[Opening Data section section]
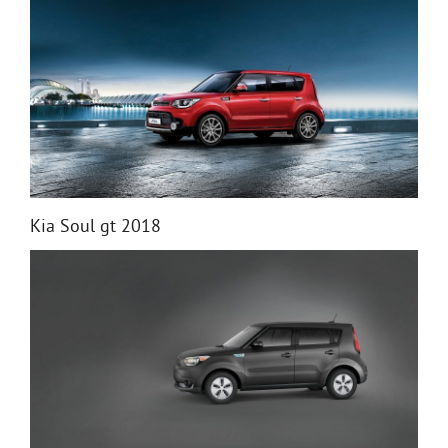
Kia Soul gt 2018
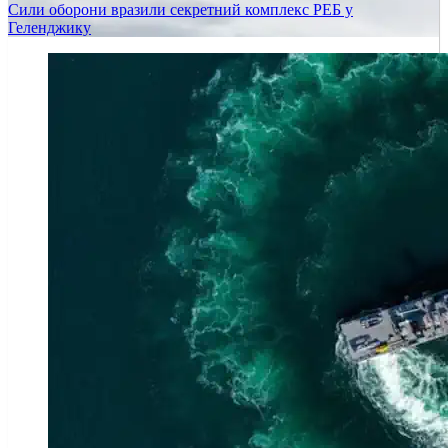
Сили оборони вразили секретний комплекс РЕБ у
Геленджику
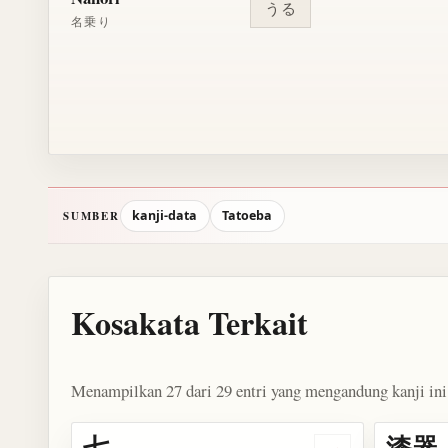
うる
名乗り
kanji-data
Tatoeba
SUMBER
Kosakata Terkait
Menampilkan 27 dari 29 entri yang mengandung kanji ini
七
漆器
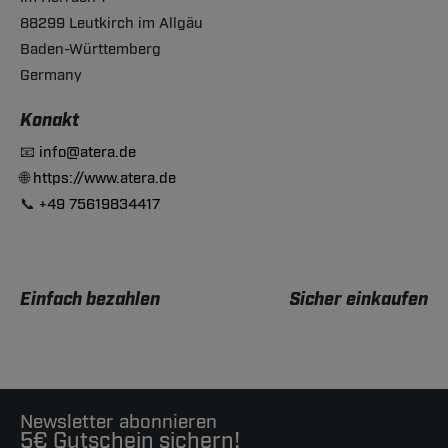
88299 Leutkirch im Allgäu
Baden-Württemberg
Germany
Konakt
📧
info@atera.de
🌐
https://www.atera.de
📞
+49 75619834417
Einfach bezahlen
Sicher einkaufen
Newsletter abonnieren
5€ Gutschein sichern!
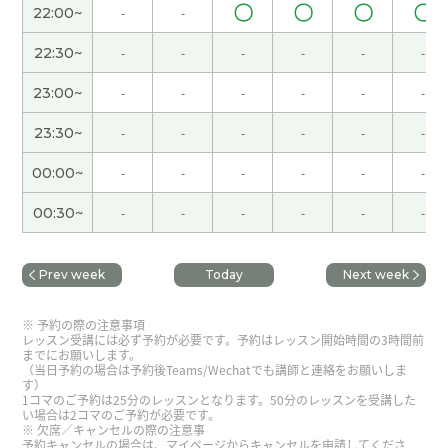
谢谢您～！下次课，我要准备预习～！
〇
〇
〇
〇
22:00~
-
-
22:30~
-
-
-
-
-
-
每次感谢您教我中文！下次也我加油！
23:00~
-
-
-
-
-
-
好久不见，感谢你亲切愉快的课程。我很高兴能和
23:30~
-
-
-
-
-
-
你又聊天。下次见。
( 80代 男性 )
00:00~
-
-
-
-
-
-
今天也教我语法，感谢您！而且，跟您聊天您的地
00:30~
-
-
-
-
-
-
方的花粉的事情很有意思了。虽然你的地方没有那
么多花是可惜，但是我觉得花粉很小的话，很好。
我现在越来越眼睛和耳朵鼻子都不好了😂下次也希
Prev week
Today
Next week
望学习和聊天，谢谢您！
予約の際の注意事項
谢谢。下次见吧。
( 男性 )
レッスン受講には必ず予約が必要です。予約はレッスン開始時間の3時間前
までにお願いします。
（当日予約の場合は予約後Teams/Wechatでも講師と連絡をお願いしま
す）
每次谢谢您！
1コマのご予約は25分のレッスンとなります。50分のレッスンを受講した
い場合は2コマのご予約が必要です。
欠席／キャンセルの際の注意事
予約キャンセルの場合は、マイページからキャンセルを申請してくださ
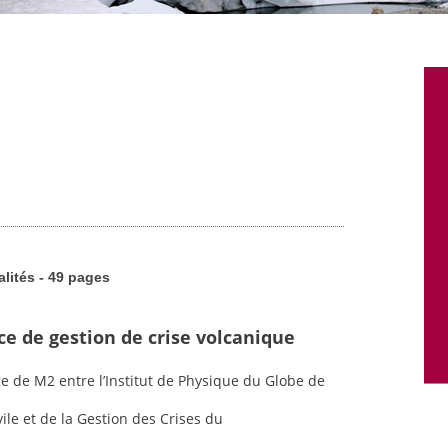
alités - 49 pages
ce de gestion de crise volcanique
ge de M2 entre l’Institut de Physique du Globe de
vile et de la Gestion des Crises du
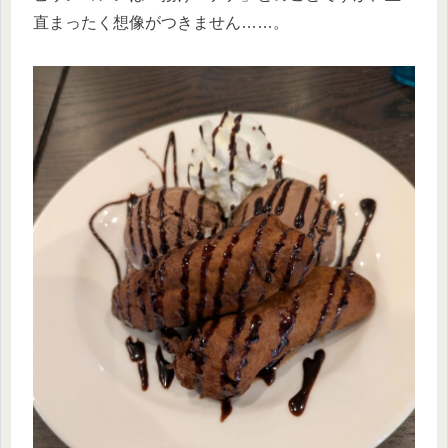
直まったく想像がつきません……。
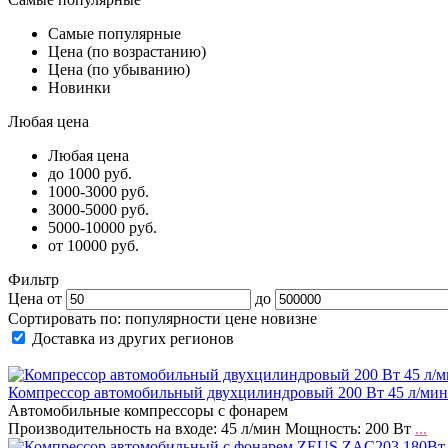
Самые популярные
Цена (по возрастанию)
Цена (по убыванию)
Новинки
Любая цена
Любая цена
до 1000 руб.
1000-3000 руб.
3000-5000 руб.
5000-10000 руб.
от 10000 руб.
Фильтр
Цена от
до
Сортировать по:
популярности
цене
новизне
Доставка из других регионов
Компрессор автомобильный двухцилиндровый 200 Вт 45 л/м
Автомобильные компрессоры с фонарем
Производительность на входе: 45 л/мин Мощность: 200 Вт
...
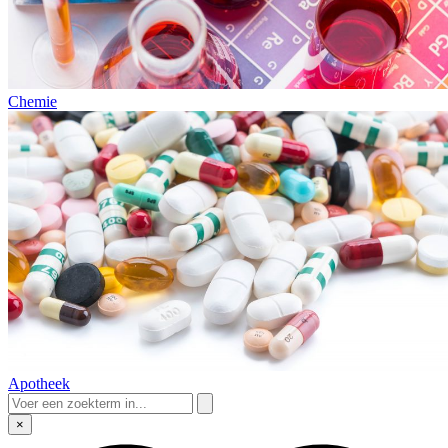
Chemie
Apotheek
×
[Closing Data section section]
=== Prompt ===
For this exercise, output only the lines from the one bearing "予約キャンセルの場合は、マイページからキャンセルを申請してくださ" to the end of the material above, exactly as written, with pictures left out.

=== Response area ===
予約キャンセルの場合は、マイページからキャンセルを申請してくださ
alités - 49 pages
ce de gestion de crise volcanique
ge de M2 entre l’Institut de Physique du Globe de
vile et de la Gestion des Crises du
直まったく想像がつきません……。
Самые популярные
Цена (по возрастанию)
Цена (по убыванию)
Новинки
Любая цена
Любая цена
до 1000 руб.
1000-3000 руб.
3000-5000 руб.
5000-10000 руб.
от 10000 руб.
Фильтр
Цена от
до
Сортировать по:
популярности
цене
новизне
Доставка из других регионов
Компрессор автомобильный двухцилиндровый 200 Вт 45 л/м
Автомобильные компрессоры с фонарем
Производительность на входе: 45 л/мин Мощность: 200 Вт
...
Chemie
Apotheek
×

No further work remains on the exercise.